Review: 'The Beast with Five Fingers'

Spoilers ahead…



American horror spent the ‘40s running on fumes. In the wake of The Wolf Man and the 1935 departure of monster-champion and production-chief Carl Laemmle, Jr., Universal Pictures put less stock in its horror films, churning out a succession of increasingly half-hearted sequels. The films by the genre’s new golden boy, producer Val Lewton of RKO, were atmospheric and cerebral but shied away from the paranormal. The supernatural spook pictures emerging elsewhere were either tempered with humor (Paramount’s The Uninvited) or sheer lethargy (MGM’s Dr. Jekyll and Mr. Hyde). All of these problems are grasped in the disembodied paw of Warner Bros.’ The Beast with Five Fingers. Had it been produced in the previous decade, this adaptation of W.F. Harvey’s short story might have been a first-rate chiller. It certainly has a lot going for it: stylish direction from Robert Florey (Murders in the Rue Morgue), a script by Curt Siodmak (The Wolf Man), a lush score by Max Steiner (King Kong), and meaty lead parts for Peter Lorre and J. Carrol Naish (doing an Italian caricature worthy of Chef Boyardee).

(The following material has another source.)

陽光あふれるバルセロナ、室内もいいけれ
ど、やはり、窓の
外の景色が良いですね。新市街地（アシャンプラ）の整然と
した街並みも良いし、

The glitch is that The Beast with Five Fingers isn’t quite sure if it’s man or beast. After a long, long lead up to the death of a crusty pianist (Victor Francen), his personal secretary Hilary (Lorre) starts seeing the dead man’s disembodied hand scurrying all over the place and people start getting choked. Although the hour preceding the hand’s appearance receives able support from fine performances by Francen, the ever-clammy Lorre, Robert Alda (Alan’s dad) as a wisenheimer musician, and Naish as a cop, it drags badly. Those who came to the picture for horror will note a decided reluctance to leap into those waters, possibly because the genre was such a pariah at the time. When the hand finally crawls out of a box like Thing, the terrific visual effects (which recall The Invisible Man) render the previous, humdrum 60 minutes irrelevant and the fun begins.

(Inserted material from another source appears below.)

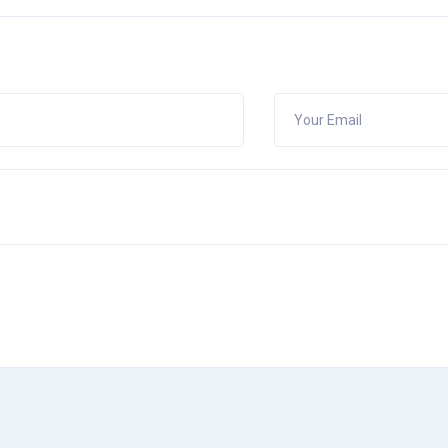
Your Email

But even now it’s difficult to suss where the filmmakers were aiming. The hand’s exploits are played dead-seriously, yet the sight of it tapping out a Bach partita on a grand piano is pretty silly. The ultimate cop-out arrives when we learn that the five-fingered beasty was nothing more than a psychotic hallucination of Hilary, who’d been committing the killings he attributed to the pianist’s nefarious mitt. As if tasked with helping us decide whether we should laugh, shriek, or shrug, Naish turns to the camera and drops a few creaky one-liners in his “that’s a spicy meat-a-ball!” accent. So it’s a comedy after all? Were the filmmakers shoehorning in jokes at the last minute to deflate the potentially heart attack-inducing horrors we just witnessed? Or were they working overtime to avoid having their picture filed in the career-killing horror drawer? Shrug. One thing is for sure: it’s a good thing the Brits were on the verge of taking horror seriously. Otherwise the genre may not have survived beyond the ‘40s.